In un solo giorno – fa sapere Coldiretti – il prezzo del grano ha raggiunto al mercato future della Borsa di Chicago 9,34 dollari a bushel, con aumento del 5,7% raggiungendo così il valore massimo da 9 anni, quello stesso che aveva innescato la miccia delle proteste del pane nel Nord Africa.

Nella spirale del caro prezzi finiscono anche mais e soia, fondamentali per l’alimentazione del bestiame. Secondo l’analisi di Cai-Consorzi agrari d’Italia alla prima quotazione del Matif di Parigi, borsa di riferimento per le materie agricole in Europa, il grano tenero è cresciuto del 16% (47 euro in più a tonnellata), mentre il mais ha messo a segno +12% (30 euro). Negli Stati Uniti le contrattazioni di grano tenero e mais sono state sospese per eccesso di rialzi.

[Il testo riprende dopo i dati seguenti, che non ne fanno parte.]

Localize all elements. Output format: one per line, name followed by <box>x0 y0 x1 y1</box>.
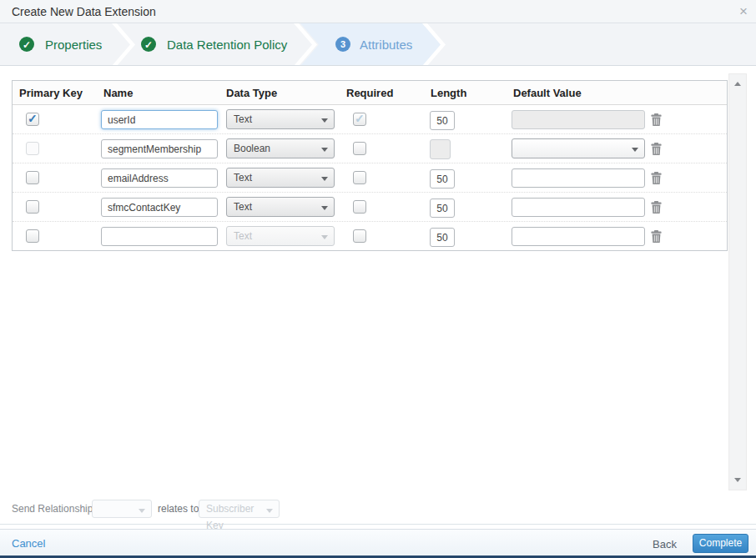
data-type-select[interactable]: Text <box>226 109 335 129</box>
name-input[interactable] <box>101 227 218 246</box>
length-input[interactable] <box>430 169 455 189</box>
check-circle-icon <box>141 37 156 52</box>
header-required: Required <box>346 87 393 99</box>
delete-row-icon[interactable] <box>651 201 662 214</box>
required-checkbox[interactable] <box>353 229 366 243</box>
header-default-value: Default Value <box>513 87 582 99</box>
complete-button[interactable]: Complete <box>693 534 748 553</box>
length-input-disabled <box>430 139 451 159</box>
select-value: Text <box>234 172 252 183</box>
table-row: Text <box>13 193 727 222</box>
primary-key-checkbox[interactable] <box>26 113 39 126</box>
step-label: Attributes <box>360 38 412 52</box>
length-input[interactable] <box>430 199 455 218</box>
required-checkbox[interactable] <box>353 171 366 184</box>
data-type-select[interactable]: Text <box>226 168 335 188</box>
select-value: Subscriber Key <box>206 503 254 531</box>
scroll-down-arrow-icon[interactable] <box>734 478 741 482</box>
chevron-down-icon <box>321 177 328 181</box>
step-number-badge: 3 <box>335 37 350 52</box>
select-value: Text <box>234 113 252 125</box>
chevron-down-icon <box>321 148 328 152</box>
length-input[interactable] <box>430 228 455 247</box>
select-value: Boolean <box>234 143 270 154</box>
vertical-scrollbar[interactable] <box>728 73 747 490</box>
required-checkbox <box>353 113 366 126</box>
primary-key-checkbox[interactable] <box>26 229 39 243</box>
cancel-link[interactable]: Cancel <box>12 537 45 550</box>
table-row: Text <box>13 163 727 193</box>
send-relationship-source-select <box>92 500 152 518</box>
table-row: Text <box>13 105 727 134</box>
primary-key-checkbox[interactable] <box>26 171 39 184</box>
data-type-select[interactable]: Boolean <box>226 138 335 158</box>
delete-row-icon[interactable] <box>651 230 662 243</box>
relates-to-label: relates to <box>158 503 199 515</box>
send-relationship-target-select: Subscriber Key <box>199 500 280 518</box>
chevron-down-icon <box>321 118 328 123</box>
step-label: Data Retention Policy <box>167 38 287 52</box>
chevron-down-icon <box>632 148 638 152</box>
dialog-titlebar: Create New Data Extension × <box>0 0 756 23</box>
select-value: Text <box>234 201 252 213</box>
chevron-down-icon <box>139 509 145 513</box>
header-length: Length <box>431 87 466 99</box>
chevron-down-icon <box>321 235 328 239</box>
attributes-table: Primary Key Name Data Type Required Leng… <box>12 80 728 251</box>
back-link[interactable]: Back <box>653 538 677 550</box>
name-input[interactable] <box>101 198 218 217</box>
header-data-type: Data Type <box>226 87 277 99</box>
send-relationship-label: Send Relationship <box>12 503 93 515</box>
header-primary-key: Primary Key <box>19 87 83 99</box>
primary-key-checkbox <box>26 142 39 155</box>
table-row: Boolean <box>13 134 727 163</box>
default-value-input[interactable] <box>512 198 645 217</box>
length-input[interactable] <box>430 111 455 130</box>
primary-key-checkbox[interactable] <box>26 200 39 214</box>
send-relationship-section: Send Relationship relates to Subscriber … <box>0 494 756 525</box>
required-checkbox[interactable] <box>353 200 366 214</box>
create-data-extension-dialog: Create New Data Extension × Properties D… <box>0 0 756 558</box>
required-checkbox[interactable] <box>353 142 366 155</box>
dialog-title: Create New Data Extension <box>12 5 156 18</box>
header-name: Name <box>103 87 133 99</box>
table-header: Primary Key Name Data Type Required Leng… <box>13 81 727 105</box>
select-value: Text <box>234 230 252 242</box>
dialog-footer: Cancel Back Complete <box>0 529 756 555</box>
default-value-select[interactable] <box>512 138 645 158</box>
data-type-select: Text <box>226 226 335 246</box>
delete-row-icon[interactable] <box>651 143 662 155</box>
step-divider <box>112 23 137 66</box>
chevron-down-icon <box>321 206 328 210</box>
name-input[interactable] <box>101 139 218 158</box>
scroll-up-arrow-icon[interactable] <box>734 82 741 86</box>
chevron-down-icon <box>266 509 273 513</box>
step-label: Properties <box>45 38 102 52</box>
name-input[interactable] <box>101 168 218 188</box>
check-circle-icon <box>19 37 34 52</box>
delete-row-icon[interactable] <box>651 172 662 184</box>
name-input[interactable] <box>101 110 218 129</box>
data-type-select[interactable]: Text <box>226 197 335 217</box>
default-value-input[interactable] <box>512 168 645 188</box>
wizard-steps: Properties Data Retention Policy 3 Attri… <box>0 23 756 66</box>
table-row: Text <box>13 222 727 251</box>
delete-row-icon[interactable] <box>651 113 662 126</box>
default-value-input[interactable] <box>512 227 645 246</box>
default-value-input <box>512 110 645 129</box>
close-icon[interactable]: × <box>739 3 748 20</box>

E l’Italia trema. Con un tasso di inflazione che, secondo gli ultimi dati Istat, viaggia oltre il 4,8% un ulteriore aumento delle quotazioni potrebbe mandare in tilt il sistema produttivo e non solo agroalimentare. E con la guerra in corso in Ucraina ci sono tutte le condizioni per un default. Il nostro Paese è infatti dipendente dalle importazioni delle principali commodity ( e non solo gas), con un deficit del 64% per il grano tenero (che serve per pane e biscotti) e del 40% per quello duro (destinato alla produzione del nostro piatto principe, la pasta), mentre le coltivazioni nazionali di mais coprono non più del 53% del fabbisogno e quelle di soia si fermano al 31%.

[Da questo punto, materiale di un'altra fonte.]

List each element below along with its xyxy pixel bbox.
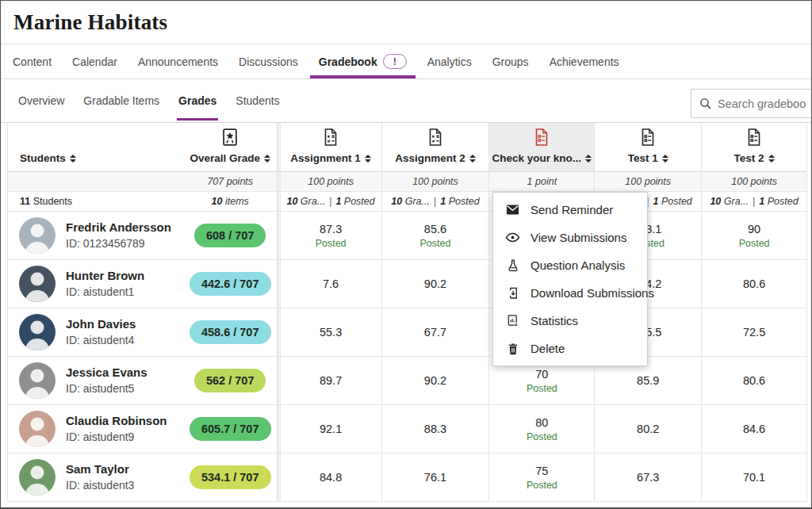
column-header-check-your-knowledge[interactable]: Check your kno...	[488, 123, 594, 171]
envelope-icon	[505, 202, 520, 217]
test-2-points: 100 points	[701, 172, 806, 191]
overall-items-count: 10 items	[184, 192, 277, 211]
avatar	[19, 217, 56, 254]
grade-cell-assignment-1[interactable]: 7.6	[281, 260, 381, 308]
student-row: Claudia Robinson ID: aistudent9 605.7 / …	[8, 405, 806, 454]
avatar	[19, 314, 56, 350]
grade-cell-assignment-1[interactable]: 84.8	[281, 454, 381, 501]
grade-cell-test-2[interactable]: 70.1	[701, 454, 806, 501]
column-header-students[interactable]: Students	[8, 123, 184, 171]
menu-item-delete[interactable]: Delete	[493, 335, 647, 362]
grade-cell-check[interactable]: 75Posted	[488, 454, 594, 501]
posted-label: Posted	[527, 431, 557, 442]
overall-grade-pill[interactable]: 562 / 707	[194, 369, 266, 392]
avatar	[19, 459, 56, 496]
posted-label: Posted	[419, 238, 450, 249]
tab-content[interactable]: Content	[2, 44, 62, 78]
student-row: Fredrik Andersson ID: 0123456789 608 / 7…	[8, 212, 806, 260]
menu-item-send-reminder[interactable]: Send Reminder	[493, 196, 647, 224]
sort-icon	[469, 155, 476, 163]
grade-cell-assignment-2[interactable]: 88.3	[381, 405, 489, 453]
student-cell[interactable]: Fredrik Andersson ID: 0123456789	[8, 212, 184, 259]
grade-cell-assignment-2[interactable]: 90.2	[381, 357, 489, 404]
overall-grade-pill[interactable]: 608 / 707	[194, 224, 266, 247]
subtab-gradable-items[interactable]: Gradable Items	[74, 79, 169, 122]
check-points: 1 point	[488, 172, 594, 191]
subtab-grades[interactable]: Grades	[169, 79, 226, 122]
grade-cell-assignment-2[interactable]: 76.1	[381, 454, 489, 501]
tab-analytics[interactable]: Analytics	[417, 44, 482, 78]
sort-icon	[264, 155, 270, 163]
column-header-test-1[interactable]: Test 1	[594, 123, 701, 171]
trash-icon	[505, 341, 520, 356]
menu-item-question-analysis[interactable]: Question Analysis	[493, 251, 647, 279]
student-cell[interactable]: Claudia Robinson ID: aistudent9	[8, 405, 184, 453]
overall-grade-cell: 608 / 707	[184, 212, 277, 259]
avatar	[19, 266, 56, 302]
overall-points: 707 points	[184, 172, 277, 191]
grade-cell-test-2[interactable]: 72.5	[701, 308, 806, 356]
grade-cell-assignment-2[interactable]: 90.2	[381, 260, 489, 308]
menu-item-download-submissions[interactable]: Download Submissions	[493, 279, 647, 307]
grade-cell-test-2[interactable]: 80.6	[701, 260, 806, 308]
page-title: Marine Habitats	[13, 10, 167, 35]
tab-announcements[interactable]: Announcements	[128, 44, 228, 78]
student-id: ID: 0123456789	[66, 236, 171, 251]
column-header-assignment-1[interactable]: Assignment 1	[281, 123, 381, 171]
grade-cell-assignment-1[interactable]: 92.1	[281, 405, 381, 453]
overall-grade-pill[interactable]: 605.7 / 707	[190, 417, 271, 441]
column-header-assignment-2[interactable]: Assignment 2	[381, 123, 489, 171]
overall-grade-pill[interactable]: 442.6 / 707	[190, 272, 271, 296]
search-input[interactable]	[718, 98, 806, 110]
overall-grade-cell: 605.7 / 707	[184, 405, 277, 453]
grade-cell-assignment-1[interactable]: 87.3Posted	[281, 212, 381, 259]
student-cell[interactable]: Sam Taylor ID: aistudent3	[8, 454, 184, 501]
gradebook-subnav: Overview Gradable Items Grades Students	[1, 79, 811, 123]
assignment-icon	[320, 127, 341, 147]
avatar	[19, 362, 56, 399]
grade-cell-assignment-2[interactable]: 85.6Posted	[381, 212, 489, 259]
search-icon	[699, 97, 712, 110]
student-cell[interactable]: Hunter Brown ID: aistudent1	[8, 260, 184, 308]
grade-cell-test-1[interactable]: 67.3	[594, 454, 701, 501]
posted-label: sted	[645, 238, 665, 249]
overall-grade-pill[interactable]: 534.1 / 707	[190, 465, 271, 489]
grade-cell-assignment-1[interactable]: 55.3	[281, 308, 381, 356]
student-row: John Davies ID: aistudent4 458.6 / 707 5…	[8, 308, 806, 357]
grade-cell-assignment-1[interactable]: 89.7	[281, 357, 381, 404]
student-id: ID: aistudent3	[66, 478, 134, 493]
menu-item-statistics[interactable]: Statistics	[493, 307, 647, 335]
student-cell[interactable]: Jessica Evans ID: aistudent5	[8, 357, 184, 404]
test-1-points: 100 points	[594, 172, 701, 191]
posted-label: Posted	[527, 383, 557, 394]
tab-calendar[interactable]: Calendar	[62, 44, 128, 78]
tab-groups[interactable]: Groups	[482, 44, 539, 78]
grade-cell-check[interactable]: 80Posted	[488, 405, 594, 453]
student-row: Sam Taylor ID: aistudent3 534.1 / 707 84…	[8, 454, 806, 502]
grade-cell-test-2[interactable]: 84.6	[701, 405, 806, 453]
grade-cell-test-1[interactable]: 80.2	[594, 405, 701, 453]
column-header-overall-grade[interactable]: Overall Grade	[184, 123, 277, 171]
menu-item-view-submissions[interactable]: View Submissions	[493, 224, 647, 251]
assignment-1-points: 100 points	[281, 172, 381, 191]
app-window: Marine Habitats Content Calendar Announc…	[0, 0, 812, 509]
column-header-test-2[interactable]: Test 2	[701, 123, 806, 171]
students-count: 11 Students	[8, 192, 184, 211]
sort-icon	[365, 155, 371, 163]
gradebook-alert-badge: !	[383, 54, 407, 69]
student-id: ID: aistudent5	[66, 381, 147, 396]
student-name: Hunter Brown	[66, 268, 144, 284]
tab-discussions[interactable]: Discussions	[228, 44, 308, 78]
overall-grade-pill[interactable]: 458.6 / 707	[190, 320, 271, 344]
statistics-icon	[505, 313, 520, 328]
student-cell[interactable]: John Davies ID: aistudent4	[8, 308, 184, 356]
grade-cell-test-2[interactable]: 80.6	[701, 357, 806, 404]
grade-cell-assignment-2[interactable]: 67.7	[381, 308, 489, 356]
course-header: Marine Habitats	[1, 1, 811, 44]
tab-gradebook[interactable]: Gradebook !	[308, 44, 417, 78]
grade-cell-test-2[interactable]: 90Posted	[701, 212, 806, 259]
overall-grade-cell: 442.6 / 707	[184, 260, 277, 308]
subtab-students[interactable]: Students	[226, 79, 289, 122]
subtab-overview[interactable]: Overview	[9, 79, 74, 122]
tab-achievements[interactable]: Achievements	[539, 44, 630, 78]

E ancora, il latte italiano garantisce il 75% del prodotto richiesto e le stalle il 55% della carne consumata. Mentre produrre costa sempre di più e le aziende agricole stanno pensando a un rallentamento dell’attività poiché i prezzi non coprono i costi nonostante il carrello della spesa sia sempre più oneroso per i consumatori.

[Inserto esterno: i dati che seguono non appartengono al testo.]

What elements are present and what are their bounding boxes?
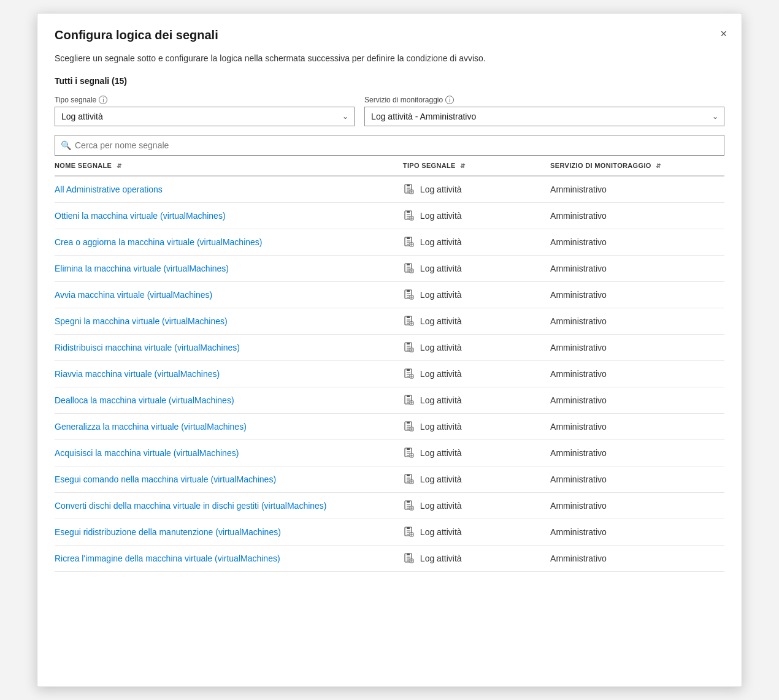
signal-name-link[interactable]: Ridistribuisci macchina virtuale (virtua… — [55, 343, 240, 352]
signal-type-cell: Log attività — [403, 368, 543, 380]
col-header-tipo-segnale[interactable]: TIPO SEGNALE ⇵ — [403, 156, 550, 176]
signal-servizio-text: Amministrativo — [550, 256, 724, 282]
signal-servizio-text: Amministrativo — [550, 176, 724, 203]
svg-rect-49 — [407, 343, 410, 344]
servizio-monitoraggio-label: Servizio di monitoraggio i — [364, 96, 724, 104]
signal-type-cell: Log attività — [403, 289, 543, 301]
signal-type-text: Log attività — [420, 474, 462, 484]
svg-rect-105 — [407, 527, 410, 529]
signal-name-link[interactable]: Ottieni la macchina virtuale (virtualMac… — [55, 211, 226, 221]
signal-type-text: Log attività — [420, 422, 462, 432]
svg-rect-25 — [407, 264, 410, 265]
signal-type-text: Log attività — [420, 237, 462, 247]
tipo-segnale-select[interactable]: Log attività Metrica Log — [55, 107, 355, 126]
search-input[interactable] — [55, 135, 724, 156]
log-activity-icon — [403, 500, 415, 512]
dialog-description: Scegliere un segnale sotto e configurare… — [55, 52, 724, 65]
signal-servizio-text: Amministrativo — [550, 335, 724, 361]
servizio-monitoraggio-select[interactable]: Log attività - Amministrativo Log attivi… — [364, 107, 724, 126]
servizio-monitoraggio-select-wrapper: Log attività - Amministrativo Log attivi… — [364, 107, 724, 126]
table-row: Ricrea l'immagine della macchina virtual… — [55, 546, 724, 572]
signals-table-container: NOME SEGNALE ⇵ TIPO SEGNALE ⇵ SERVIZIO D… — [55, 156, 724, 572]
signal-type-cell: Log attività — [403, 341, 543, 354]
svg-rect-65 — [407, 395, 410, 397]
signal-name-link[interactable]: Esegui ridistribuzione della manutenzion… — [55, 527, 281, 537]
signal-type-cell: Log attività — [403, 394, 543, 406]
signal-name-link[interactable]: Crea o aggiorna la macchina virtuale (vi… — [55, 237, 263, 247]
signal-type-cell: Log attività — [403, 473, 543, 485]
signal-type-text: Log attività — [420, 448, 462, 458]
signal-name-link[interactable]: Elimina la macchina virtuale (virtualMac… — [55, 264, 229, 273]
signal-type-cell: Log attività — [403, 236, 543, 248]
log-activity-icon — [403, 289, 415, 301]
signal-name-link[interactable]: Ricrea l'immagine della macchina virtual… — [55, 554, 280, 563]
signal-name-link[interactable]: All Administrative operations — [55, 185, 163, 194]
signal-servizio-text: Amministrativo — [550, 308, 724, 335]
signal-servizio-text: Amministrativo — [550, 414, 724, 440]
servizio-info-icon: i — [445, 96, 454, 104]
signals-table: NOME SEGNALE ⇵ TIPO SEGNALE ⇵ SERVIZIO D… — [55, 156, 724, 572]
table-header-row: NOME SEGNALE ⇵ TIPO SEGNALE ⇵ SERVIZIO D… — [55, 156, 724, 176]
log-activity-icon — [403, 183, 415, 196]
signal-servizio-text: Amministrativo — [550, 546, 724, 572]
table-row: Elimina la macchina virtuale (virtualMac… — [55, 256, 724, 282]
signal-name-link[interactable]: Converti dischi della macchina virtuale … — [55, 501, 327, 511]
svg-rect-81 — [407, 448, 410, 450]
table-row: Esegui comando nella macchina virtuale (… — [55, 466, 724, 493]
table-row: Ridistribuisci macchina virtuale (virtua… — [55, 335, 724, 361]
signal-name-link[interactable]: Riavvia macchina virtuale (virtualMachin… — [55, 369, 220, 379]
table-row: Esegui ridistribuzione della manutenzion… — [55, 519, 724, 546]
table-body: All Administrative operations Log attivi… — [55, 176, 724, 572]
signal-type-text: Log attività — [420, 290, 462, 300]
signal-name-link[interactable]: Avvia macchina virtuale (virtualMachines… — [55, 290, 212, 300]
svg-rect-9 — [407, 211, 410, 213]
svg-rect-57 — [407, 369, 410, 371]
signal-type-cell: Log attività — [403, 552, 543, 565]
signal-type-text: Log attività — [420, 527, 462, 537]
svg-rect-33 — [407, 290, 410, 292]
signal-type-text: Log attività — [420, 395, 462, 405]
tipo-segnale-select-wrapper: Log attività Metrica Log ⌄ — [55, 107, 355, 126]
signal-name-link[interactable]: Generalizza la macchina virtuale (virtua… — [55, 422, 247, 432]
signal-servizio-text: Amministrativo — [550, 440, 724, 466]
svg-rect-73 — [407, 422, 410, 424]
log-activity-icon — [403, 341, 415, 354]
signal-type-text: Log attività — [420, 369, 462, 379]
signal-type-cell: Log attività — [403, 447, 543, 459]
dialog-title: Configura logica dei segnali — [55, 28, 724, 42]
log-activity-icon — [403, 315, 415, 327]
table-row: Dealloca la macchina virtuale (virtualMa… — [55, 387, 724, 414]
table-row: Riavvia macchina virtuale (virtualMachin… — [55, 361, 724, 387]
table-row: Avvia macchina virtuale (virtualMachines… — [55, 282, 724, 308]
signal-type-text: Log attività — [420, 316, 462, 326]
signal-name-link[interactable]: Dealloca la macchina virtuale (virtualMa… — [55, 395, 234, 405]
signal-name-link[interactable]: Spegni la macchina virtuale (virtualMach… — [55, 316, 228, 326]
log-activity-icon — [403, 420, 415, 433]
col-header-servizio-monitoraggio[interactable]: SERVIZIO DI MONITORAGGIO ⇵ — [550, 156, 724, 176]
section-title: Tutti i segnali (15) — [55, 76, 724, 86]
table-row: Spegni la macchina virtuale (virtualMach… — [55, 308, 724, 335]
filters-row: Tipo segnale i Log attività Metrica Log … — [55, 96, 724, 126]
signal-servizio-text: Amministrativo — [550, 493, 724, 519]
log-activity-icon — [403, 447, 415, 459]
svg-rect-89 — [407, 474, 410, 476]
signal-servizio-text: Amministrativo — [550, 203, 724, 229]
close-button[interactable]: × — [718, 26, 729, 42]
signal-type-cell: Log attività — [403, 526, 543, 538]
svg-rect-41 — [407, 316, 410, 318]
table-row: All Administrative operations Log attivi… — [55, 176, 724, 203]
log-activity-icon — [403, 262, 415, 275]
signal-type-text: Log attività — [420, 501, 462, 511]
signal-type-text: Log attività — [420, 343, 462, 352]
log-activity-icon — [403, 368, 415, 380]
col-header-nome-segnale[interactable]: NOME SEGNALE ⇵ — [55, 156, 403, 176]
signal-name-link[interactable]: Esegui comando nella macchina virtuale (… — [55, 474, 276, 484]
signal-type-cell: Log attività — [403, 315, 543, 327]
signal-type-text: Log attività — [420, 554, 462, 563]
tipo-segnale-group: Tipo segnale i Log attività Metrica Log … — [55, 96, 355, 126]
table-row: Acquisisci la macchina virtuale (virtual… — [55, 440, 724, 466]
log-activity-icon — [403, 526, 415, 538]
signal-name-link[interactable]: Acquisisci la macchina virtuale (virtual… — [55, 448, 239, 458]
search-wrapper: 🔍 — [55, 135, 724, 156]
svg-rect-113 — [407, 554, 410, 555]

A incidere è l’aumento di tutti i fattori della produzione, dai fertilizzanti realizzati con materie prime di produzione estera, che hanno subito balzi del 100% al gasolio che serve per tutte le operazioni in campo. E naturalmente c’è il caro bollette che sta appesantendo i bilanci di tutte le aziende agricole. Anche il settore del vino, per esempio, ha calcolato un aggravio dei costi del 12 per cento. Tornando al grano con il raddoppio dei costi si profila una riduzione delle semine.

Da una prima analisi dell’Istat, infatti, emerge un calo per la nuova campagna dell’1,4% per il frumento duro trainato dalla diminuzione nel Sud e nelle Isole, dove si concentra la produzione (con la Puglia in prima posizione). È vero che sulle stime pesano i ritardi delle semine per le avverse condizioni climatiche che si sono registrate nelle regioni del Mezzogiorno e quindi alla fine il dato potrebbe essere rivisto al rialzo.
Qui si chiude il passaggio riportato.